◆ SOURCE RECORDS

· · ·

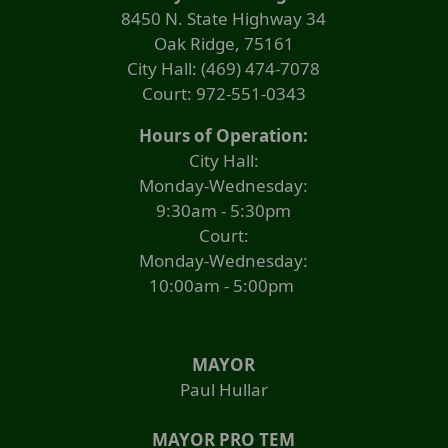
8450 N. State Highway 34
to
expand
Oak Ridge, 75161
or
City Hall: (469) 474-7078
collapse
Court: 972-551-0343
the
accordion
Hours of Operation:
City Hall:
Monday-Wednesday:
9:30am - 5:30pm
Court:
Monday-Wednesday:
10:00am - 5:00pm
MAYOR
Paul Hullar
MAYOR PRO TEM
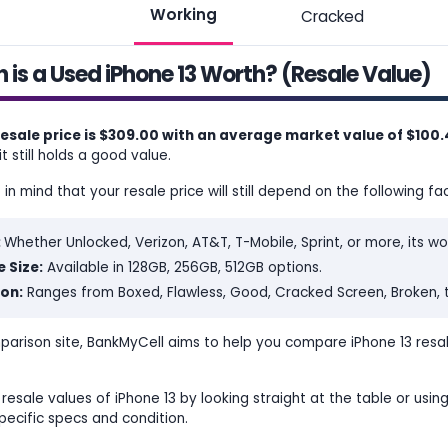
Working
Cracked
is a Used iPhone 13 Worth? (Resale Value)
resale price is $309.00 with an average market value of $100
t still holds a good value.
n mind that your resale price will still depend on the following fac
:
Whether Unlocked, Verizon, AT&T, T-Mobile, Sprint, or more, its wo
 Size:
Available in 128GB, 256GB, 512GB options.
on:
Ranges from Boxed, Flawless, Good, Cracked Screen, Broken, 
parison site, BankMyCell aims to help you compare iPhone 13 resa
resale values of iPhone 13 by looking straight at the table or using
pecific specs and condition.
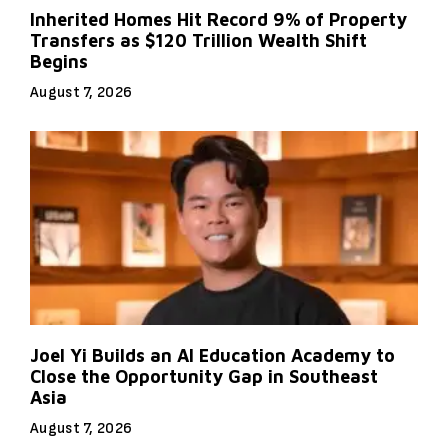
Inherited Homes Hit Record 9% of Property
Transfers as $120 Trillion Wealth Shift
Begins
August 7, 2026
Joel Yi Builds an AI Education Academy to
Close the Opportunity Gap in Southeast
Asia
August 7, 2026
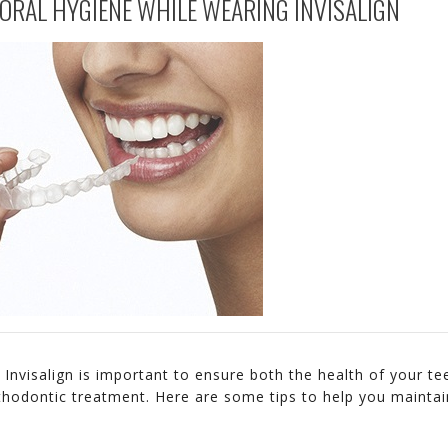
ORAL HYGIENE WHILE WEARING INVISALIGN
Invisalign is important to ensure both the health of your te
thodontic treatment. Here are some tips to help you maintai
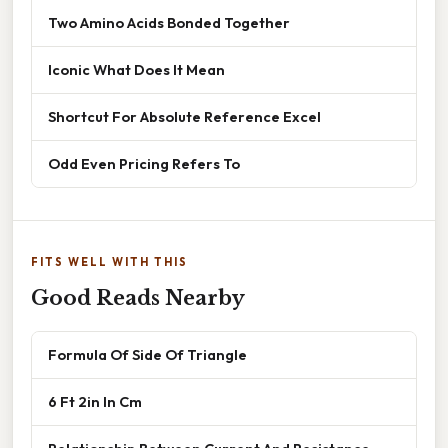
Two Amino Acids Bonded Together
Iconic What Does It Mean
Shortcut For Absolute Reference Excel
Odd Even Pricing Refers To
FITS WELL WITH THIS
Good Reads Nearby
Formula Of Side Of Triangle
6 Ft 2in In Cm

· · ·

◆ EXERCISE DETAILS
Retrieve every line above holding the word "Cracked".

◆ WRITTEN RESPONSE
Cracked
Ranges from Boxed, Flawless, Good, Cracked Screen, Broken, 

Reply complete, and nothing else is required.